[Page segmentation data]
________________
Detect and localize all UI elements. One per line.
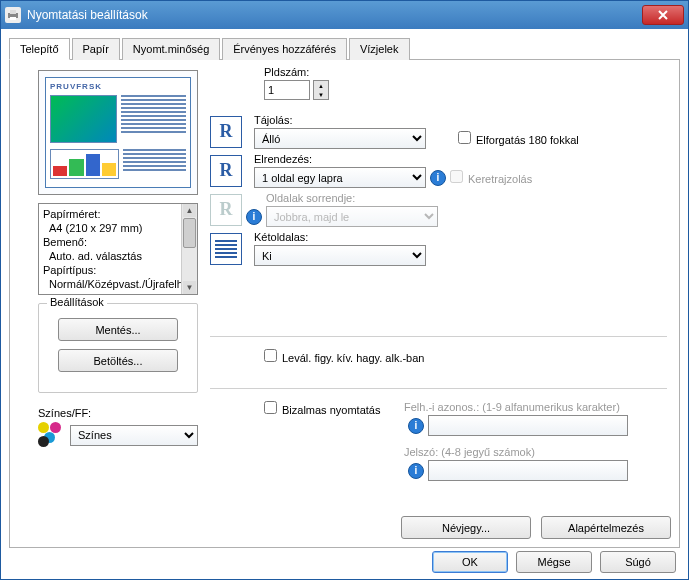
- window-title: Nyomtatási beállítások: [27, 8, 642, 22]
- copies-spinner[interactable]: ▲▼: [313, 80, 329, 100]
- about-button[interactable]: Névjegy...: [401, 516, 531, 539]
- border-checkbox: [450, 170, 463, 183]
- order-select: Jobbra, majd le: [266, 206, 438, 227]
- dialog-buttons: OK Mégse Súgó: [432, 551, 676, 573]
- orientation-select[interactable]: Álló: [254, 128, 426, 149]
- userid-info-icon[interactable]: i: [408, 418, 424, 434]
- cancel-button[interactable]: Mégse: [516, 551, 592, 573]
- color-section: Színes/FF: Színes: [38, 407, 208, 448]
- scroll-thumb[interactable]: [183, 218, 196, 248]
- tab-access[interactable]: Érvényes hozzáférés: [222, 38, 347, 60]
- layout-select[interactable]: 1 oldal egy lapra: [254, 167, 426, 188]
- duplex-select[interactable]: Ki: [254, 245, 426, 266]
- rotate-label: Elforgatás 180 fokkal: [476, 134, 579, 146]
- rotate-checkbox[interactable]: [458, 131, 471, 144]
- ignore-app-checkbox[interactable]: [264, 349, 277, 362]
- orientation-icon: R: [210, 116, 242, 148]
- tab-bar: Telepítő Papír Nyomt.minőség Érvényes ho…: [9, 37, 680, 60]
- svg-rect-1: [10, 10, 16, 14]
- settings-legend: Beállítások: [47, 296, 107, 308]
- orientation-label: Tájolás:: [254, 114, 438, 126]
- layout-label: Elrendezés:: [254, 153, 450, 165]
- summary-scrollbar[interactable]: ▲ ▼: [181, 204, 197, 294]
- settings-summary: Papírméret: A4 (210 x 297 mm) Bemenő: Au…: [38, 203, 198, 295]
- order-icon: R: [210, 194, 242, 226]
- left-column: PRUVFRSK Papírméret: A4 (210 x 297 mm): [28, 70, 228, 448]
- tab-install[interactable]: Telepítő: [9, 38, 70, 60]
- confidential-checkbox[interactable]: [264, 401, 277, 414]
- input-tray-value: Auto. ad. választás: [49, 250, 142, 262]
- printer-icon: [5, 7, 21, 23]
- copies-up[interactable]: ▲: [314, 81, 328, 90]
- load-button[interactable]: Betöltés...: [58, 349, 178, 372]
- settings-group: Beállítások Mentés... Betöltés...: [38, 303, 198, 393]
- input-tray-label: Bemenő:: [43, 236, 87, 248]
- output-tray-label: Kimenő:: [43, 292, 83, 295]
- save-button[interactable]: Mentés...: [58, 318, 178, 341]
- copies-label: Pldszám:: [264, 66, 667, 78]
- color-select[interactable]: Színes: [70, 425, 198, 446]
- tab-paper[interactable]: Papír: [72, 38, 120, 60]
- print-settings-dialog: Nyomtatási beállítások Telepítő Papír Ny…: [0, 0, 689, 580]
- password-info-icon[interactable]: i: [408, 463, 424, 479]
- panel-buttons: Névjegy... Alapértelmezés: [401, 516, 671, 539]
- dialog-content: Telepítő Papír Nyomt.minőség Érvényes ho…: [1, 29, 688, 579]
- order-label: Oldalak sorrendje:: [266, 192, 450, 204]
- right-column: Pldszám: ▲▼ R Tájolás: Álló Elforgatás 1…: [210, 66, 667, 270]
- help-button[interactable]: Súgó: [600, 551, 676, 573]
- color-icon: [38, 422, 66, 448]
- tab-watermark[interactable]: Vízjelek: [349, 38, 410, 60]
- svg-rect-2: [10, 17, 16, 20]
- page-preview: PRUVFRSK: [38, 70, 198, 195]
- tab-quality[interactable]: Nyomt.minőség: [122, 38, 220, 60]
- titlebar: Nyomtatási beállítások: [1, 1, 688, 29]
- duplex-icon: [210, 233, 242, 265]
- layout-icon: R: [210, 155, 242, 187]
- userid-label: Felh.-i azonos.: (1-9 alfanumerikus kara…: [404, 401, 628, 413]
- close-button[interactable]: [642, 5, 684, 25]
- paper-type-label: Papírtípus:: [43, 264, 96, 276]
- order-info-icon[interactable]: i: [246, 209, 262, 225]
- scroll-up-arrow[interactable]: ▲: [183, 204, 196, 217]
- copies-down[interactable]: ▼: [314, 90, 328, 99]
- defaults-button[interactable]: Alapértelmezés: [541, 516, 671, 539]
- duplex-label: Kétoldalas:: [254, 231, 438, 243]
- paper-size-label: Papírméret:: [43, 208, 100, 220]
- tab-panel: PRUVFRSK Papírméret: A4 (210 x 297 mm): [9, 60, 680, 548]
- confidential-label: Bizalmas nyomtatás: [282, 404, 380, 416]
- layout-info-icon[interactable]: i: [430, 170, 446, 186]
- border-label: Keretrajzolás: [468, 173, 532, 185]
- paper-type-value: Normál/Középvast./Újrafelh: [49, 278, 183, 290]
- password-input: [428, 460, 628, 481]
- ignore-app-label: Levál. figy. kív. hagy. alk.-ban: [282, 352, 424, 364]
- password-label: Jelszó: (4-8 jegyű számok): [404, 446, 628, 458]
- ok-button[interactable]: OK: [432, 551, 508, 573]
- paper-size-value: A4 (210 x 297 mm): [49, 222, 143, 234]
- color-label: Színes/FF:: [38, 407, 208, 419]
- copies-input[interactable]: [264, 80, 310, 100]
- userid-input: [428, 415, 628, 436]
- scroll-down-arrow[interactable]: ▼: [183, 281, 196, 294]
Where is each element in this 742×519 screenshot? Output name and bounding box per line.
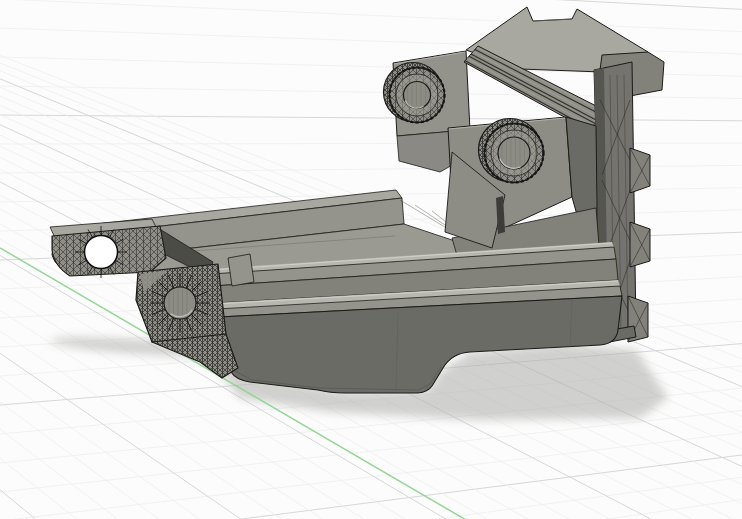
- front-tab[interactable]: [228, 254, 254, 286]
- viewport-3d[interactable]: [0, 0, 742, 519]
- rail-tooth-2[interactable]: [630, 222, 650, 267]
- 3d-model-mesh-body[interactable]: [50, 7, 664, 393]
- rail-tooth-1[interactable]: [630, 148, 650, 193]
- scene-svg: [0, 0, 742, 519]
- arm-through-hole[interactable]: [85, 236, 118, 269]
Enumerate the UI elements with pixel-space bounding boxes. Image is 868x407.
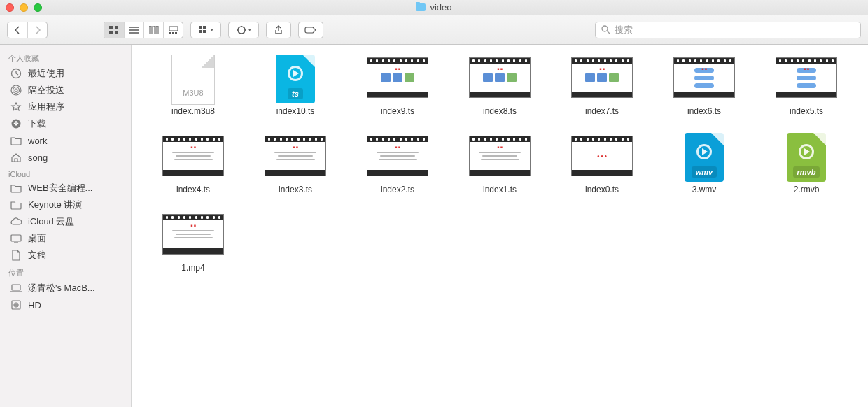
sidebar-item[interactable]: 文稿 [0, 247, 131, 264]
file-thumbnail: ■ ■ [469, 133, 531, 179]
file-item[interactable]: rmvb2.rmvb [759, 133, 854, 194]
sidebar-item[interactable]: 应用程序 [0, 99, 131, 115]
sidebar-item-label: 应用程序 [28, 101, 64, 113]
file-label: 1.mp4 [181, 263, 204, 273]
file-item[interactable]: tsindex10.ts [248, 55, 343, 116]
sidebar-item[interactable]: 汤青松's MacB... [0, 280, 131, 297]
file-item[interactable]: wmv3.wmv [657, 133, 752, 194]
svg-rect-9 [156, 26, 158, 34]
svg-rect-8 [153, 26, 155, 34]
svg-line-20 [607, 31, 610, 34]
folder-icon [10, 199, 22, 211]
file-item[interactable]: ● ● ●index0.ts [554, 133, 650, 194]
svg-point-19 [602, 26, 608, 31]
file-label: index9.ts [381, 106, 414, 116]
disk-icon [10, 299, 22, 311]
sidebar-item[interactable]: song [0, 149, 131, 166]
titlebar: video [0, 0, 868, 15]
gallery-view-button[interactable] [163, 22, 183, 38]
file-item[interactable]: ■ ■index1.ts [452, 133, 547, 194]
search-input[interactable]: 搜索 [595, 22, 861, 38]
sidebar-item[interactable]: WEB安全编程... [0, 180, 131, 197]
sidebar-section-header: 位置 [0, 264, 131, 280]
view-mode-buttons [104, 22, 183, 38]
svg-rect-28 [12, 285, 20, 290]
download-icon [10, 117, 22, 130]
arrange-button[interactable]: ▾ [190, 22, 221, 38]
file-thumbnail: ■ ■ [162, 133, 224, 179]
file-label: index10.ts [276, 106, 315, 116]
file-item[interactable]: M3U8index.m3u8 [146, 55, 241, 116]
file-thumbnail: ■ ■ [367, 133, 428, 179]
column-view-button[interactable] [144, 22, 163, 38]
file-thumbnail: ts [265, 55, 326, 101]
maximize-button[interactable] [34, 3, 42, 12]
svg-rect-16 [199, 30, 202, 33]
sidebar-item[interactable]: 隔空投送 [0, 82, 131, 99]
file-item[interactable]: ■ ■index5.ts [759, 55, 854, 116]
file-label: index0.ts [585, 185, 619, 194]
file-thumbnail: ■ ■ [469, 55, 531, 101]
tag-button[interactable] [298, 22, 323, 38]
svg-point-32 [15, 304, 17, 306]
sidebar-item[interactable]: HD [0, 297, 131, 313]
file-label: index4.ts [176, 185, 210, 194]
file-thumbnail: M3U8 [162, 55, 224, 101]
file-thumbnail: ■ ■ [776, 55, 837, 101]
chevron-down-icon: ▾ [248, 27, 251, 33]
forward-button[interactable] [27, 22, 47, 38]
file-item[interactable]: ■ ■index9.ts [350, 55, 445, 116]
file-label: index.m3u8 [172, 106, 215, 116]
minimize-button[interactable] [20, 3, 28, 12]
svg-rect-11 [169, 32, 172, 34]
sidebar-item-label: HD [28, 300, 41, 310]
sidebar-section-header: 个人收藏 [0, 49, 131, 65]
file-item[interactable]: ■ ■index7.ts [554, 55, 650, 116]
sidebar-item-label: 最近使用 [28, 67, 64, 80]
svg-rect-13 [175, 32, 177, 34]
file-item[interactable]: ■ ■index3.ts [248, 133, 343, 194]
file-item[interactable]: ■ ■index8.ts [452, 55, 547, 116]
file-thumbnail: ■ ■ [571, 55, 633, 101]
sidebar-item[interactable]: Keynote 讲演 [0, 197, 131, 213]
clock-icon [10, 67, 22, 80]
file-label: 3.wmv [692, 185, 717, 194]
chevron-down-icon: ▾ [211, 27, 214, 33]
close-button[interactable] [6, 3, 14, 12]
apps-icon [10, 101, 22, 113]
file-thumbnail: ■ ■ [265, 133, 326, 179]
icon-view-button[interactable] [104, 22, 124, 38]
file-label: index2.ts [381, 185, 414, 194]
desktop-icon [10, 232, 22, 245]
laptop-icon [10, 282, 22, 294]
svg-rect-2 [109, 31, 113, 34]
action-button[interactable]: ▾ [228, 22, 259, 38]
svg-rect-17 [203, 30, 206, 33]
file-label: index7.ts [585, 106, 619, 116]
list-view-button[interactable] [124, 22, 144, 38]
file-item[interactable]: ■ ■index6.ts [657, 55, 752, 116]
file-content-area[interactable]: M3U8index.m3u8tsindex10.ts■ ■index9.ts■ … [132, 45, 868, 407]
file-thumbnail: rmvb [776, 133, 837, 179]
svg-rect-26 [11, 235, 21, 241]
file-label: 2.rmvb [794, 185, 820, 194]
sidebar-item-label: WEB安全编程... [28, 182, 92, 194]
sidebar-item[interactable]: 最近使用 [0, 65, 131, 82]
share-button[interactable] [266, 22, 291, 38]
svg-rect-10 [169, 27, 178, 31]
search-icon [601, 25, 610, 34]
back-button[interactable] [8, 22, 27, 38]
file-item[interactable]: ■ ■index4.ts [146, 133, 241, 194]
sidebar-item[interactable]: 桌面 [0, 230, 131, 247]
sidebar-item[interactable]: work [0, 132, 131, 149]
file-label: index1.ts [483, 185, 517, 194]
folder-icon [10, 134, 22, 147]
file-item[interactable]: ■ ■1.mp4 [146, 211, 241, 273]
sidebar-item[interactable]: 下载 [0, 115, 131, 132]
sidebar-item-label: 文稿 [28, 249, 46, 262]
file-item[interactable]: ■ ■index2.ts [350, 133, 445, 194]
sidebar-item[interactable]: iCloud 云盘 [0, 213, 131, 230]
svg-point-22 [15, 89, 18, 92]
svg-rect-12 [172, 32, 174, 34]
nav-buttons [7, 22, 48, 38]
________________
- Task to complete
The expected answer is each line of the records above that includes the string "rotate".

- Your solution
- rotate-label: Elforgatás 180 fokkal: [476, 134, 579, 146]
- rotate-checkbox[interactable]: [458, 131, 471, 144]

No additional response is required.